Re: [PATCH bpf-next v1 4/8] epoll: Implement eBPF iterator for registered items

Yonghong Song <yhs@xxxxxx> · Thu, 18 Nov 2021 09:50:29 -0800

On 11/15/21 9:42 PM, Kumar Kartikeya Dwivedi wrote:
This patch adds eBPF iterator for epoll items (epitems) registered in an
epoll instance. It gives access to the eventpoll ctx, and the registered
epoll item (struct epitem). This allows the iterator to inspect the
registered file and be able to use others iterators to associate it with
a task's fdtable.

The primary usecase this is enabling is expediting existing eventpoll
checkpoint/restore support in the CRIU project.
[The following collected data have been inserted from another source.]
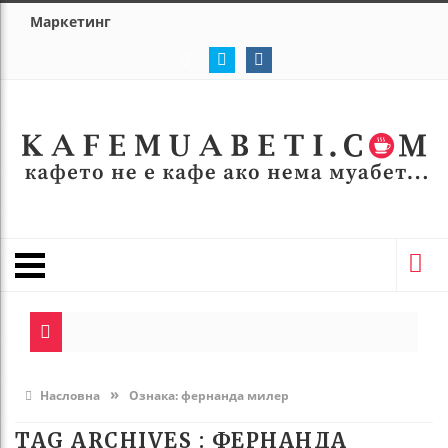
Маркетинг
»
Насловна
Ознака:
фернанда милер
TAG ARCHIVES :
ФЕРНАНДА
This iterator allows us
to switch from a worst case O(n^2) algorithm to a single O(n) pass over
task and epoll registered descriptors.

We also make sure we're iterating over a live file, one that is not
going away. The case we're concerned about is a file that has its
f_count as zero, but is waiting for iterator bpf_seq_read to release
ep->mtx, so that it can remove its epitem. Since such a file will
disappear once iteration is done, and it is being destructed, we use
get_file_rcu to ensure it is alive when invoking the BPF program.
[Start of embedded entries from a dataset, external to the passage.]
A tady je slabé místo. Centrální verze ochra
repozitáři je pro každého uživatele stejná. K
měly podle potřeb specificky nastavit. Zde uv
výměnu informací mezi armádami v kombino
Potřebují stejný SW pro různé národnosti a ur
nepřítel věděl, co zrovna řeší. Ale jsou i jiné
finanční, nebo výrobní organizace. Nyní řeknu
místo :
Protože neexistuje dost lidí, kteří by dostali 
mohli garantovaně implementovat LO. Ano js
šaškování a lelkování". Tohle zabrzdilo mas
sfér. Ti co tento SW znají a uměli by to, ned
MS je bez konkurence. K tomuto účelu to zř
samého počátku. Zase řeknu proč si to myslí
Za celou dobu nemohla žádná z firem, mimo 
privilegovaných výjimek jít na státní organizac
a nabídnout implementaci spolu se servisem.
Getting access to a file that is going to disappear after iteration
is not useful anyway. This does have a performance overhead however
(since file reference will be raised and dropped for each file).

The rcu_read_lock around get_file_rcu isn't strictly required for
lifetime management since fput path is serialized on ep->mtx to call
ep_remove, hence the epi->ffd.file pointer remains stable during our
seq_start/seq_stop bracketing.

To be able to continue back from the position we were iterating, we
store the epi->ffi.fd and use ep_find_tfd to find the target file again.
It would be more appropriate to use both struct file pointer and fd
number to find the last file, but see below for why that cannot be done.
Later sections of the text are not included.